Maskapai Diminta Kaji Konsep Bagasi Berdasarkan Jumlah Koper, Begini Keunggulannya

Maskapai Diminta Kaji Konsep Bagasi Berdasarkan Jumlah Koper, Begini Keunggulannya

Terkini | idxchannel | Selasa, 7 Juli 2026 - 15:34
share

IDXChannel – Wacana penerapan konsep bagasi pesawat berdasarkan jumlah koper (piece concept) mulai mengemuka dan dinilai layak dikaji oleh industri penerbangan nasional. Kebijakan tersebut dinilai dapat menjadi alternatif untuk menyesuaikan layanan maskapai dengan perubahan pola perjalanan masyarakat.

Ketua Umum Association of the Indonesian Tours and Travel Agencies (Asita) Rusmiati mengatakan, konsep one piece baggage allowance atau pengaturan bagasi berdasarkan jumlah koper merupakan salah satu opsi yang patut dipertimbangkan maskapai. Sebab, kebijakan tersebut berpotensi memberikan kemudahan bagi penumpang, khususnya mereka yang melakukan perjalanan jarak jauh atau berlibur dalam durasi lebih lama.

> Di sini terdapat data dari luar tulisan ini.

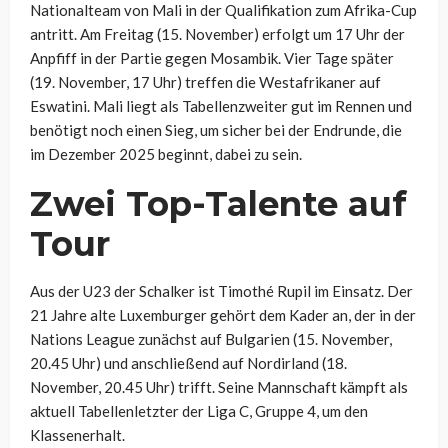
Nationalteam von Mali in der Qualifikation zum Afrika-Cup
antritt. Am Freitag (15. November) erfolgt um 17 Uhr der
Anpfiff in der Partie gegen Mosambik. Vier Tage später
(19. November, 17 Uhr) treffen die Westafrikaner auf
Eswatini. Mali liegt als Tabellenzweiter gut im Rennen und
benötigt noch einen Sieg, um sicher bei der Endrunde, die
im Dezember 2025 beginnt, dabei zu sein.
Zwei Top-Talente auf
Tour
Aus der U23 der Schalker ist Timothé Rupil im Einsatz. Der
21 Jahre alte Luxemburger gehört dem Kader an, der in der
Nations League zunächst auf Bulgarien (15. November,
20.45 Uhr) und anschließend auf Nordirland (18.
November, 20.45 Uhr) trifft. Seine Mannschaft kämpft als
aktuell Tabellenletzter der Liga C, Gruppe 4, um den
Klassenerhalt.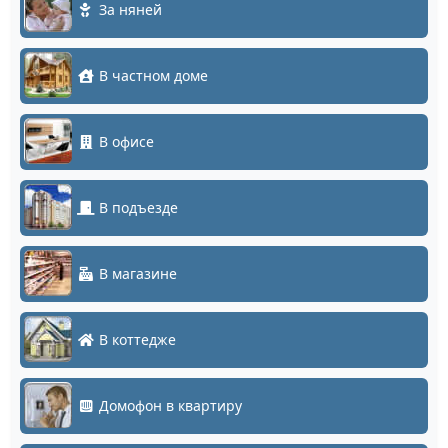
За няней
В частном доме
В офисе
В подъезде
В магазине
В коттедже
Домофон в квартиру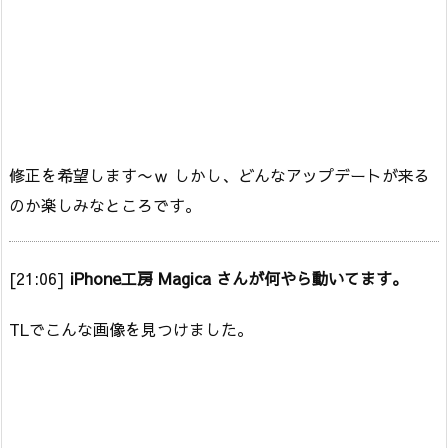
修正を希望します〜ｗ しかし、どんなアップデートが来る
のか楽しみなところです。
[21:06]
iPhone工房 Magica さんが何やら動いてます。
TLでこんな画像を見つけました。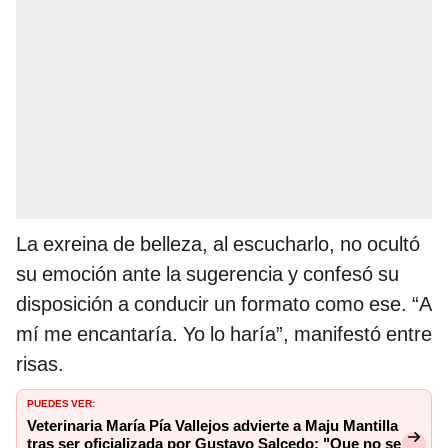
La exreina de belleza, al escucharlo, no ocultó
su emoción ante la sugerencia y confesó su
disposición a conducir un formato como ese. “A
mí me encantaría. Yo lo haría”, manifestó entre
risas.
PUEDES VER:
Veterinaria María Pía Vallejos advierte a Maju Mantilla
tras ser oficializada por Gustavo Salcedo: "Que no se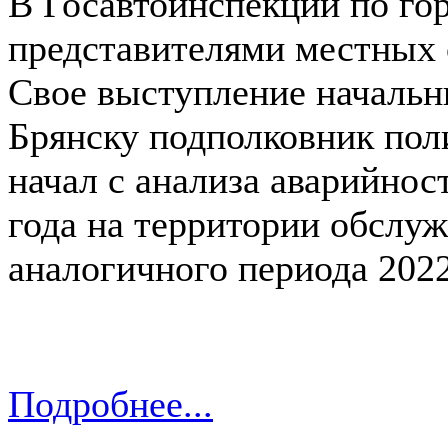
В Госавтоинспекции по го
представителями местных 
Свое выступление началь
Брянску подполковник пол
начал с анализа аварийнос
года на территории обслуж
аналогичного периода 2022
Подробнее...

"Kami melihat hal tersebut jadi salah satu opsi kebijakan bagasi yang mungkin dapat dipertimbangkan oleh maskapai, selama implementasinya mampu menjawab kebutuhan penumpang, khususnya mereka yang melakukan perjalanan jarak jauh atau berlibur dalam durasi yang lebih panjang," kata Rusmiati di Jakarta, Selasa (7/7/2026).

Meski demikian, dia mengingatkan, penerapan skema tersebut perlu mempertimbangkan berbagai aspek operasional maskapai, mulai dari konsumsi bahan bakar hingga efisiensi biaya. Faktor-faktor tersebut menjadi pertimbangan penting sebelum kebijakan baru diterapkan.

Asita, ujar Rusmiati, mendukung setiap upaya peningkatan kualitas layanan penerbangan selama tetap mengedepankan aspek keselamatan dan keberlanjutan industri.

Sementara itu, Pengamat Transportasi Udara Gatot Raharjo menilai skema bagasi berbasis jumlah koper layak menjadi salah satu alternatif yang dikaji industri penerbangan nasional. Menurutnya, perkembangan tren perjalanan membuat pendekatan bagasi berbasis total berat tidak selalu menjadi pilihan yang paling relevan bagi seluruh segmen penumpang.

"Kalau kita melihat tren global, pengaturan bagasi di industri penerbangan memang tidak lagi hanya bicara soal berapa kilogram yang boleh dibawa. Di sejumlah maskapai internasional, pendekatan piece concept telah diterapkan sebagai salah satu skema pengaturan bagasi," ujarnya.

Gatot menjelaskan, konsep tersebut memberikan kepastian kepada penumpang mengenai jumlah koper yang dapat dibawa dengan batas berat tertentu pada setiap koper. Skema ini dinilai lebih sederhana dan mudah dipahami dibandingkan sistem yang hanya mengatur total berat bagasi.

Menurutnya, penerapan piece concept juga berpotensi meningkatkan pengalaman penumpang karena dapat mengurangi kebingungan saat proses check-in. Selain itu, dari sisi maskapai, jumlah dan berat koper yang lebih terukur dapat membantu standarisasi proses operasional, mulai dari pemilahan bagasi, proses pemuatan ke pesawat, hingga penanganan oleh petugas ground handling.

"Ini menjadi salah satu opsi yang layak dikaji, baik dari sisi pelayanan kepada penumpang maupun efisiensi operasional maskapai," kata Gatot.